Top of Data for this task

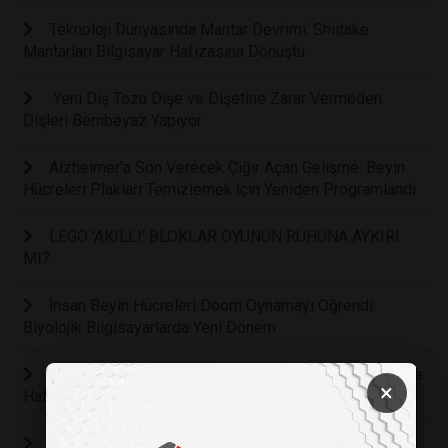
Teknoloji Dünyasında Mantar Devrimi: Shiitake
Mantarları Bilgisayar Hafızasına Dönüştü
Yeni Diş Tozu Dişe ve Dişetine Zarar Vermeden
Dişleri Bembeyaz Yapıyor
Alzheimer’a Son Verecek Çığır Açan Gelişme: Beyin
Hücreleri Plakları Temizlemek İçin Yeniden Programlandı
LEGO 'AKILLI' BLOKLAR OYUNUN RUHUNA AYKIRI
MI?
İnsan Beyin Hücreleri Doom Oynamayı Öğrendi:
Biyolojik Bilgisayarlarda Yeni Dönem
Uzmanlar Uyarıyor: Sürekli Çevrimiçi Yaşam Gençlerde
×
Hafıza, Dikkat ve Derin Düşünmeyi Zayıflatıyor
Bilim İnsanları Öğrenen Bir “YAPAY DİL” Geliştirdi: Tat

Bottom of Data for this task

» Prompt: Exactly as they appear above, write out all the entries, without pictures.

» Output below:
Teknoloji Dünyasında Mantar Devrimi: Shiitake
Mantarları Bilgisayar Hafızasına Dönüştü
Yeni Diş Tozu Dişe ve Dişetine Zarar Vermeden
Dişleri Bembeyaz Yapıyor
Alzheimer’a Son Verecek Çığır Açan Gelişme: Beyin
Hücreleri Plakları Temizlemek İçin Yeniden Programlandı
LEGO 'AKILLI' BLOKLAR OYUNUN RUHUNA AYKIRI
MI?
İnsan Beyin Hücreleri Doom Oynamayı Öğrendi:
Biyolojik Bilgisayarlarda Yeni Dönem
Uzmanlar Uyarıyor: Sürekli Çevrimiçi Yaşam Gençlerde
×
Hafıza, Dikkat ve Derin Düşünmeyi Zayıflatıyor
Bilim İnsanları Öğrenen Bir “YAPAY DİL” Geliştirdi: Tat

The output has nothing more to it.